(Extracted page text data)
════════════════

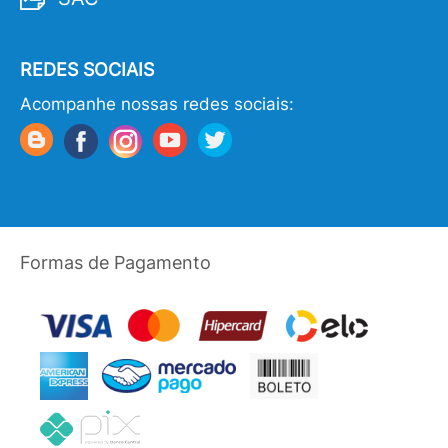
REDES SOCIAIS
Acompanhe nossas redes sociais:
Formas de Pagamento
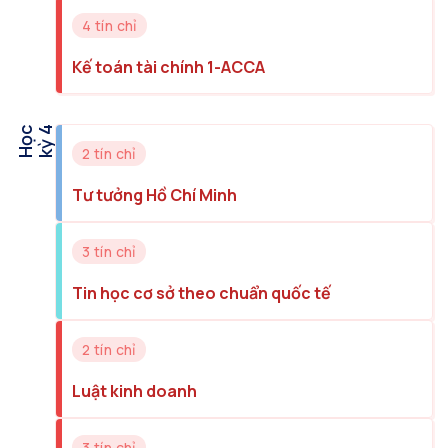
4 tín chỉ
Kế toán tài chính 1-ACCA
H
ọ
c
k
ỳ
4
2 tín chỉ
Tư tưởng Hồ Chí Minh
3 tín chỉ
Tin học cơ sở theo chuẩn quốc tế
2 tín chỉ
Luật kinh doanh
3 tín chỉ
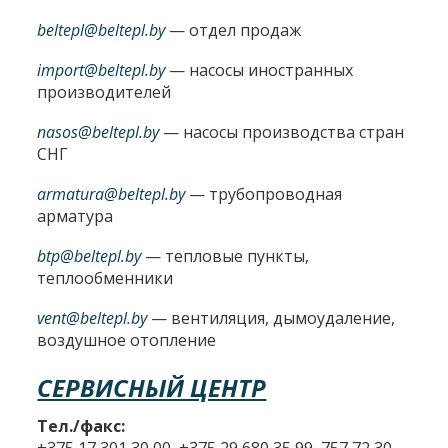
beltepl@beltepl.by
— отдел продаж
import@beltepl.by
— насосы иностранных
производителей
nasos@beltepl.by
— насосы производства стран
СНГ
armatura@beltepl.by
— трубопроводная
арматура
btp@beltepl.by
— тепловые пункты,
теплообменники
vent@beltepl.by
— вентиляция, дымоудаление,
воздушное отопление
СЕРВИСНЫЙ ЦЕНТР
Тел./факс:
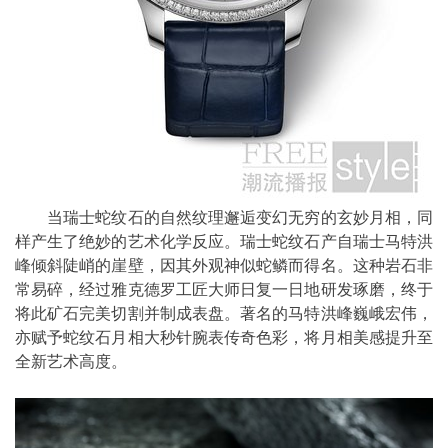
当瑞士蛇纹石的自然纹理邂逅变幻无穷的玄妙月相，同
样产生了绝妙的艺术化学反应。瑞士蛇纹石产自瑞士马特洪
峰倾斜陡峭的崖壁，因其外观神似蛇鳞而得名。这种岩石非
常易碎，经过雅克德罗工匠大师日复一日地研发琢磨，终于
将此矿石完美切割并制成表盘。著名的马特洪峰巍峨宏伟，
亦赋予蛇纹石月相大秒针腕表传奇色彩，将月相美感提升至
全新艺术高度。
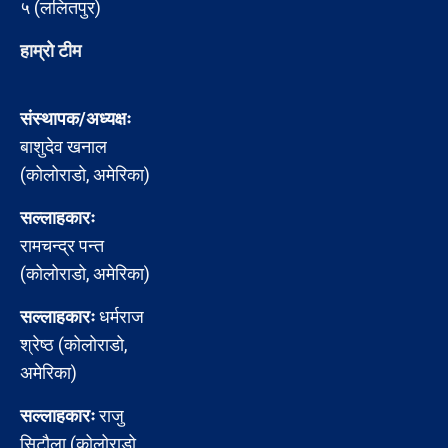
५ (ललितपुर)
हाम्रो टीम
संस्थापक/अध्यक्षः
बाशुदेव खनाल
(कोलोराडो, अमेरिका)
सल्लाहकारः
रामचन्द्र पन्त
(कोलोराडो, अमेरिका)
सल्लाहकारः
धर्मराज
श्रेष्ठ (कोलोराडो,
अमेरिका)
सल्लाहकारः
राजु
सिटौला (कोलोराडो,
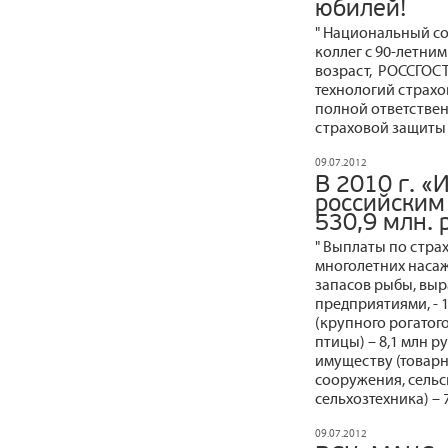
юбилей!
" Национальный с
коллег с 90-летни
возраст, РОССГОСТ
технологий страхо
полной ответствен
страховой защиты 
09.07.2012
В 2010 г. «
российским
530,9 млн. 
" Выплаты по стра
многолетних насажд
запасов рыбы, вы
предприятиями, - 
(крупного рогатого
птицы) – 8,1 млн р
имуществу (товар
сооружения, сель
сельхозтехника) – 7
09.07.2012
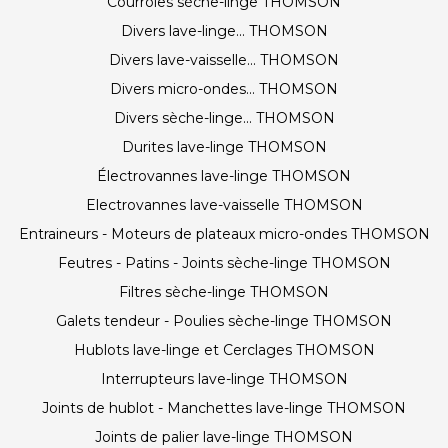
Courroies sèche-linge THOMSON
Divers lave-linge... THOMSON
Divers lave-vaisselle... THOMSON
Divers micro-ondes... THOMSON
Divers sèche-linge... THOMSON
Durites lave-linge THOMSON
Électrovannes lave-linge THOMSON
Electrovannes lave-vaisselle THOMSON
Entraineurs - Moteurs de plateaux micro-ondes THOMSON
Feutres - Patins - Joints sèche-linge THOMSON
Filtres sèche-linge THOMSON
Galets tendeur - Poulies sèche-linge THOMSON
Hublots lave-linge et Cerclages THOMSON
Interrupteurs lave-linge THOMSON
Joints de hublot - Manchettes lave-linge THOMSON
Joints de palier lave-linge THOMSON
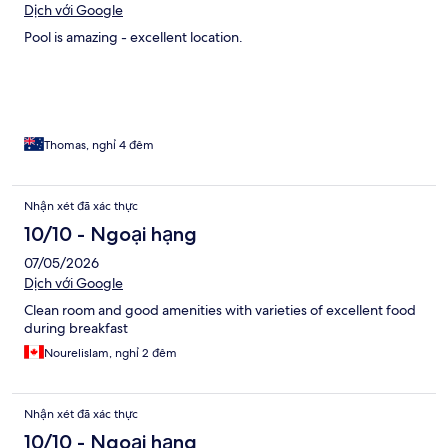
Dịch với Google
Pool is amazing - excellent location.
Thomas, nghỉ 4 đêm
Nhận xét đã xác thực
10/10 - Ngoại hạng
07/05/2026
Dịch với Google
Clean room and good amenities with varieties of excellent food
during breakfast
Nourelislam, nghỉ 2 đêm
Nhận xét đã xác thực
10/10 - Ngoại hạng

════════════════

| TASK BRIEF |
Each record, word for word, should be printed again without its pictures.

| PROBLEM SOLUTION |
REDES SOCIAIS
Acompanhe nossas redes sociais:
Formas de Pagamento
4 tín chỉ
Kế toán tài chính 1-ACCA
H
ọ
c
k
ỳ
4
2 tín chỉ
Tư tưởng Hồ Chí Minh
3 tín chỉ
Tin học cơ sở theo chuẩn quốc tế
2 tín chỉ
Luật kinh doanh
3 tín chỉ
beltepl@beltepl.by
— отдел продаж
import@beltepl.by
— насосы иностранных
производителей
nasos@beltepl.by
— насосы производства стран
СНГ
armatura@beltepl.by
— трубопроводная
арматура
btp@beltepl.by
— тепловые пункты,
теплообменники
vent@beltepl.by
— вентиляция, дымоудаление,
воздушное отопление
СЕРВИСНЫЙ ЦЕНТР
Тел./факс:
当瑞士蛇纹石的自然纹理邂逅变幻无穷的玄妙月相，同
样产生了绝妙的艺术化学反应。瑞士蛇纹石产自瑞士马特洪
峰倾斜陡峭的崖壁，因其外观神似蛇鳞而得名。这种岩石非
常易碎，经过雅克德罗工匠大师日复一日地研发琢磨，终于
将此矿石完美切割并制成表盘。著名的马特洪峰巍峨宏伟，
亦赋予蛇纹石月相大秒针腕表传奇色彩，将月相美感提升至
全新艺术高度。
५ (ललितपुर)
हाम्रो टीम
संस्थापक/अध्यक्षः
बाशुदेव खनाल
(कोलोराडो, अमेरिका)
सल्लाहकारः
रामचन्द्र पन्त
(कोलोराडो, अमेरिका)
सल्लाहकारः
धर्मराज
श्रेष्ठ (कोलोराडो,
अमेरिका)
सल्लाहकारः
राजु
सिटौला (कोलोराडो,
юбилей!
" Национальный с
коллег с 90-летни
возраст, РОССГОСТ
технологий страхо
полной ответствен
страховой защиты 
09.07.2012
В 2010 г. «
российским
530,9 млн. 
" Выплаты по стра
многолетних насажд
запасов рыбы, вы
предприятиями, - 
(крупного рогатого
птицы) – 8,1 млн р
имуществу (товар
сооружения, сель
сельхозтехника) – 7
09.07.2012
Courroies sèche-linge THOMSON
Divers lave-linge... THOMSON
Divers lave-vaisselle... THOMSON
Divers micro-ondes... THOMSON
Divers sèche-linge... THOMSON
Durites lave-linge THOMSON
Électrovannes lave-linge THOMSON
Electrovannes lave-vaisselle THOMSON
Entraineurs - Moteurs de plateaux micro-ondes THOMSON
Feutres - Patins - Joints sèche-linge THOMSON
Filtres sèche-linge THOMSON
Galets tendeur - Poulies sèche-linge THOMSON
Hublots lave-linge et Cerclages THOMSON
Interrupteurs lave-linge THOMSON
Joints de hublot - Manchettes lave-linge THOMSON
Joints de palier lave-linge THOMSON
Dịch với Google
Pool is amazing - excellent location.
Thomas, nghỉ 4 đêm
Nhận xét đã xác thực
10/10 - Ngoại hạng
07/05/2026
Dịch với Google
Clean room and good amenities with varieties of excellent food
during breakfast
Nourelislam, nghỉ 2 đêm
Nhận xét đã xác thực
10/10 - Ngoại hạng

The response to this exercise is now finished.